Validation & reproducibility¶

GenAIRR's outputs are rich - 50+ AIRR fields per record, full event ledgers per outcome, recoverable traces per seed. Validation answers one question across all of it: does what the record reports agree with what the engine actually did? This page is the hub for the three user-facing validation layers, the replay surface that makes runs durable, and the recommended workflows for development and CI.

Your learning path

You're at the hub of the "I want reproducible / validated output" path. Two focused deep dives plug in here: validate_records is the per-record output-correctness gate, and Trace, replay, reproducibility is the durable-replay surface. Start with this page for orientation, then pick the deep dive that matches your task. See all paths →

Why validation exists¶

The engine drives every AIRR field from internal state - the persistent IR, the event ledger, and the per-draw trace. The projection that maps that state into the record runs outside the engine, so a bug in the projection (or in any code path that feeds the projection - live-call caching, V-subregion attribution, counter aggregation) could silently produce a record whose fields don't match the outcome that produced them. Validation closes that loop: independently re-derive every reported field from the upstream source, and surface any divergence as a structured report.

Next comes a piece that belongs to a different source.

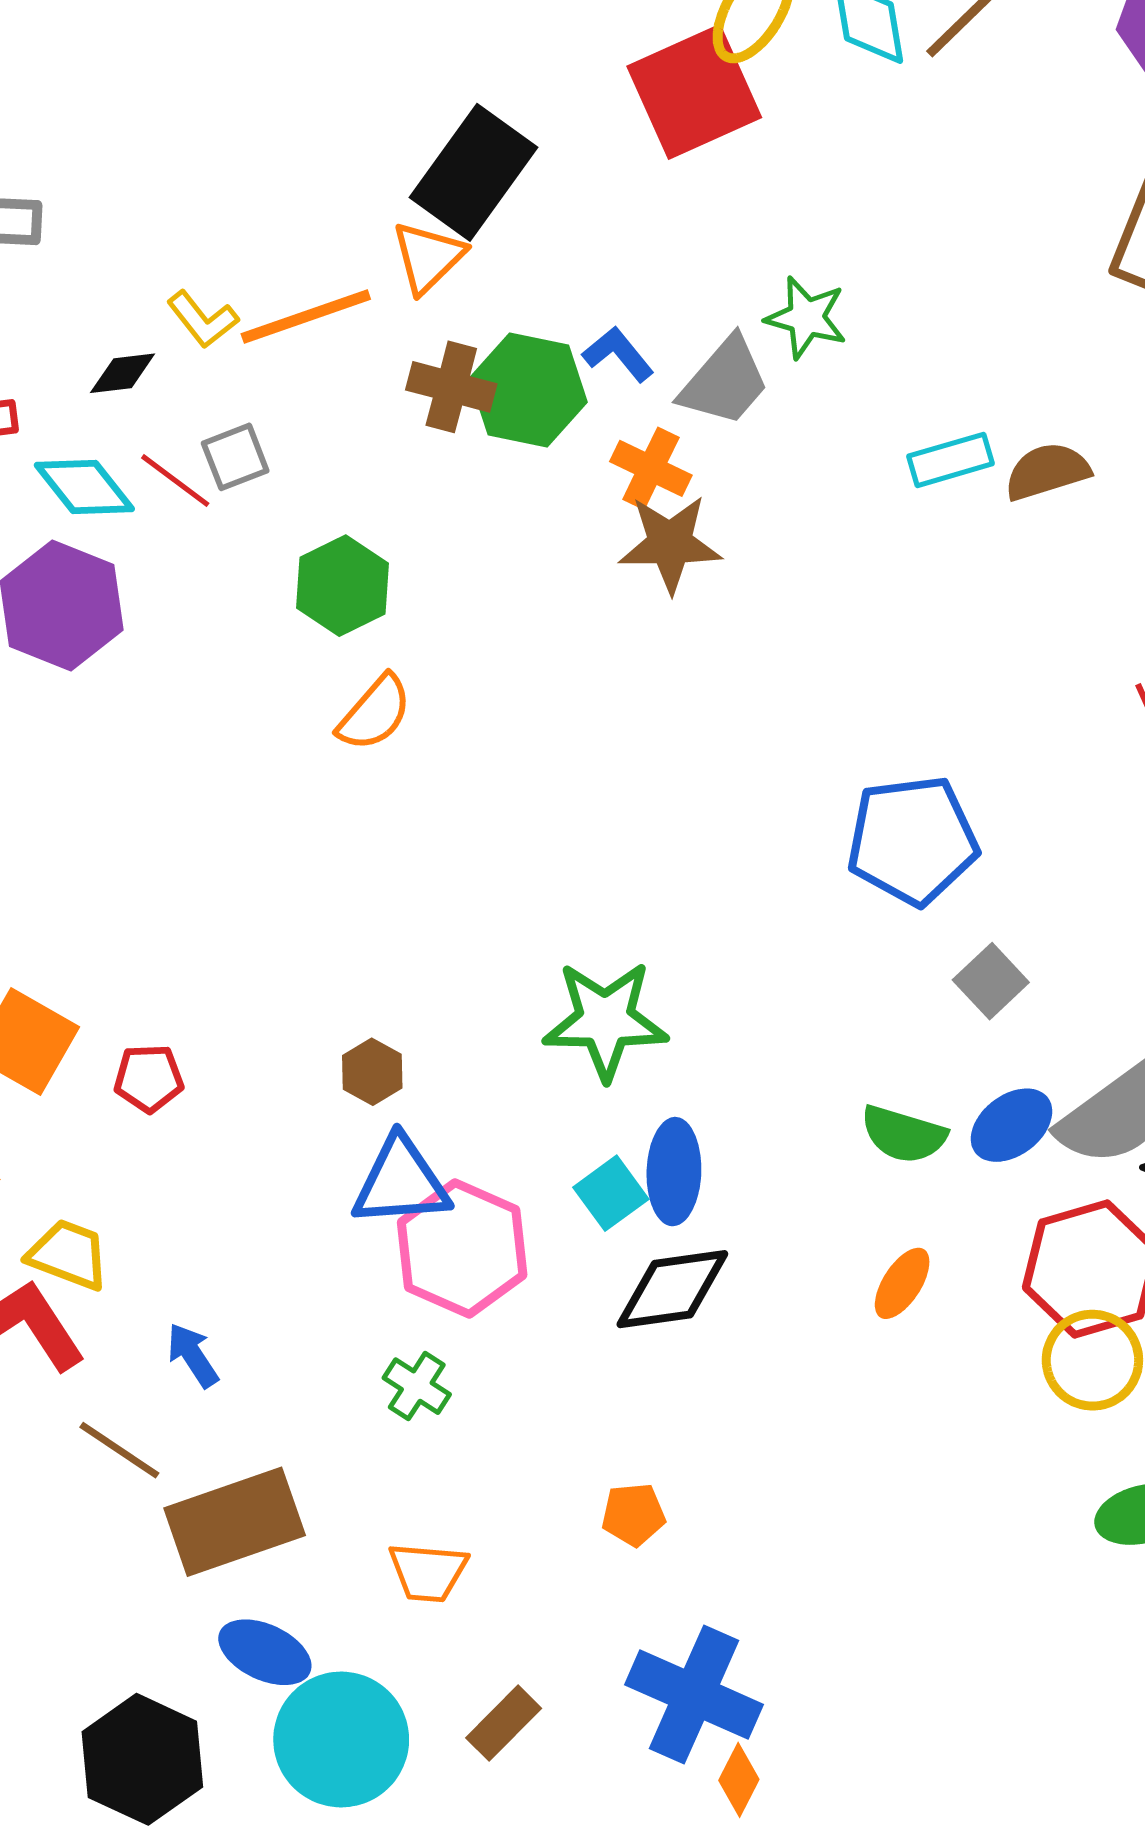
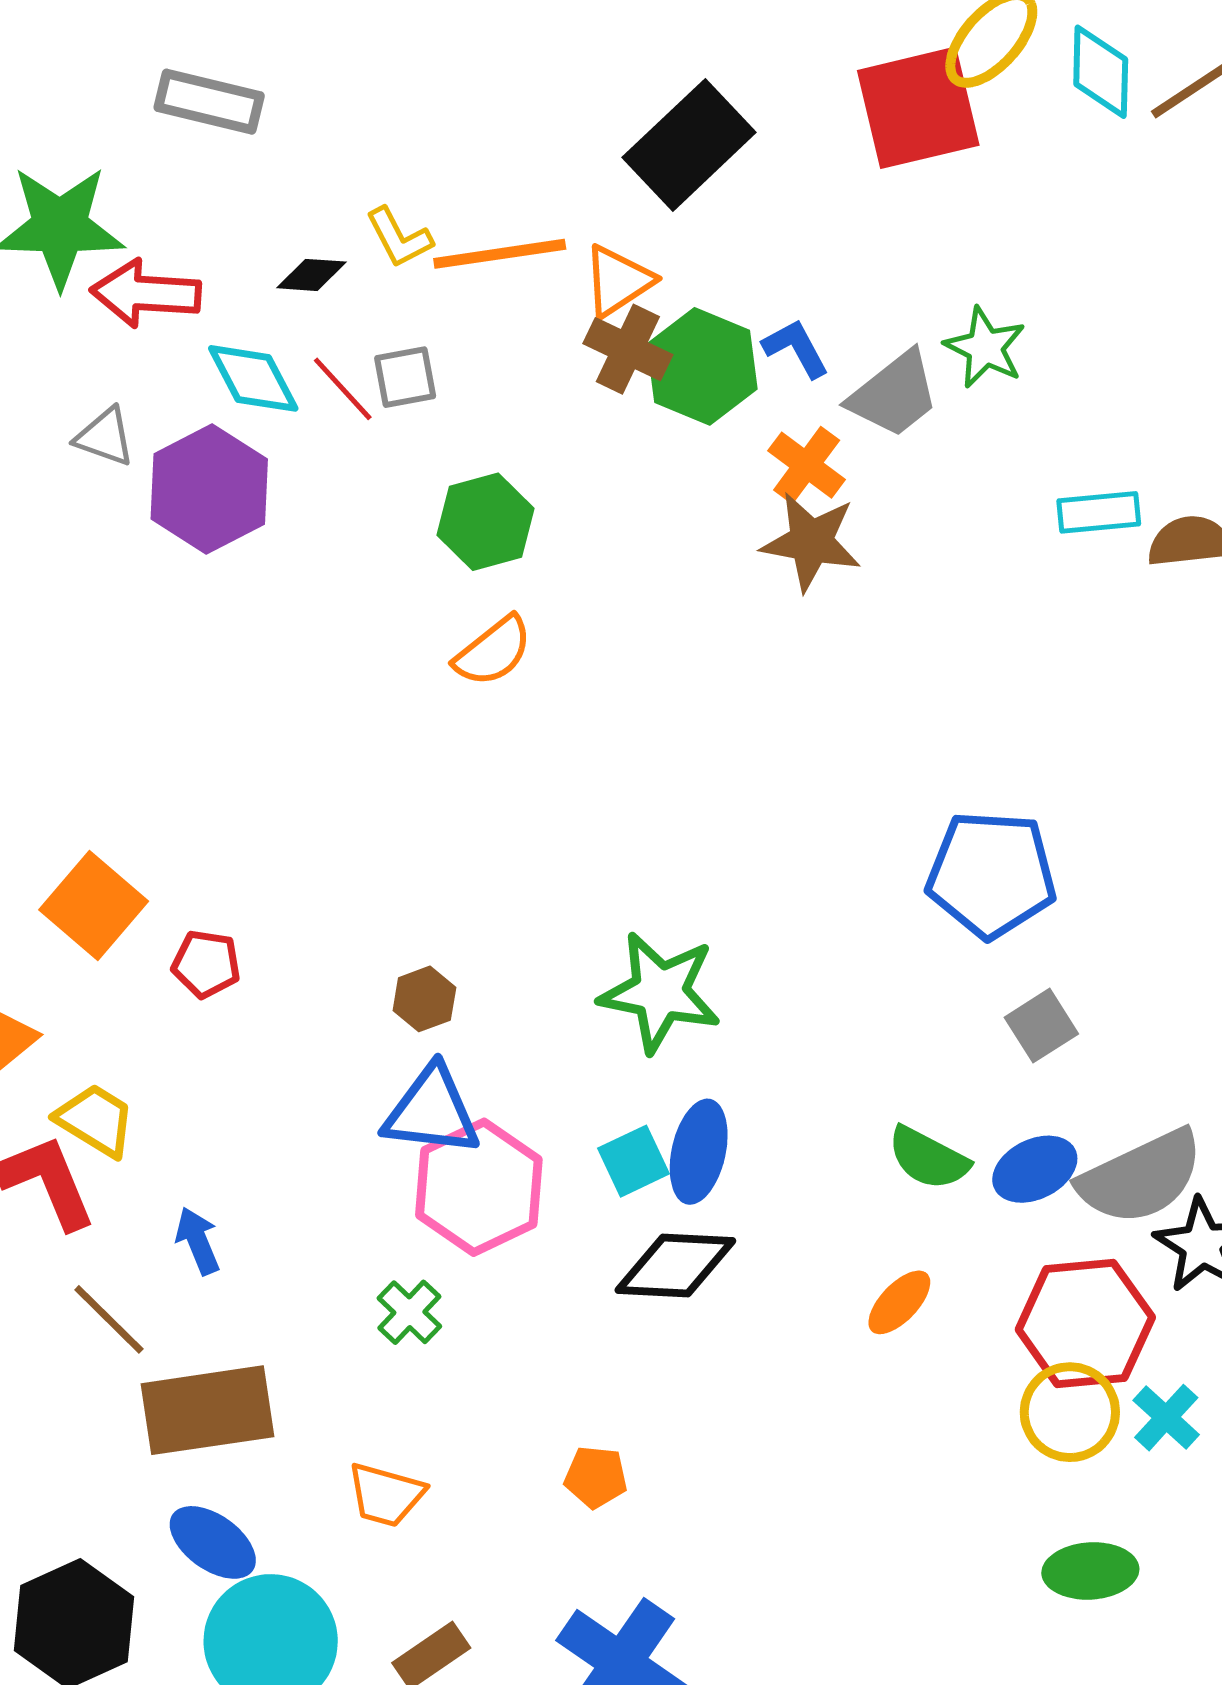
orange triangle: (428, 257) -> (618, 281), moved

If you ever ask "does this record's v_call match the allele the engine actually sampled?", "do n_v + n_d + n_j + n_np add up to n_mutations?", "is productive consistent with the actual junction translation?" - validation is the call that answers, without you writing the cross-check yourself.

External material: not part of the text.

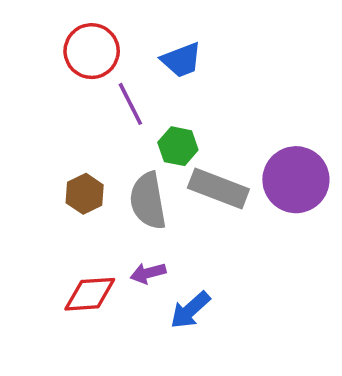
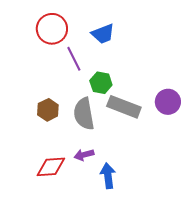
purple circle: (296, 180) -> (168, 102), size x0.7
blue arrow: (190, 310) -> (108, 176), turned 125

The three validation layers¶

GenAIRR exposes three user-facing validation surfaces. All of them are opt-in - production loops that have qualified their pipeline don't pay the per-record overhead by default.

Record validation¶

report = result.validate_records(refdata)
assert report, report.summary()

The point-wise validator. Re-derives every field on every record from the upstream source and reports per-record divergences in a ValidationReport. This is the gate every release-tier CI run should carry.

→ See the dedicated guide for the issue catalogue, the ValidationReport API, and the canonical CI one-liner.

Family validation¶

For workloads that stamp clone_id (clonal_lineage(...), clonal_repertoire(...), or legacy expand_clones(...)), family validation checks clone-level record consistency:

family_report = result.validate_families()
assert family_report, family_report.summary()

# Stronger gate - runs per-record validation on every parent first.
full_report = result.validate_families_with_parents(refdata)
assert full_report, full_report.summary()

validate_families is records-only. It checks that a clonal batch is not mixed with non-clonal records and, when truth_v_call, truth_d_call, and truth_j_call are present, that those recombination-time truth calls are invariant within each clone_id group. No refdata required.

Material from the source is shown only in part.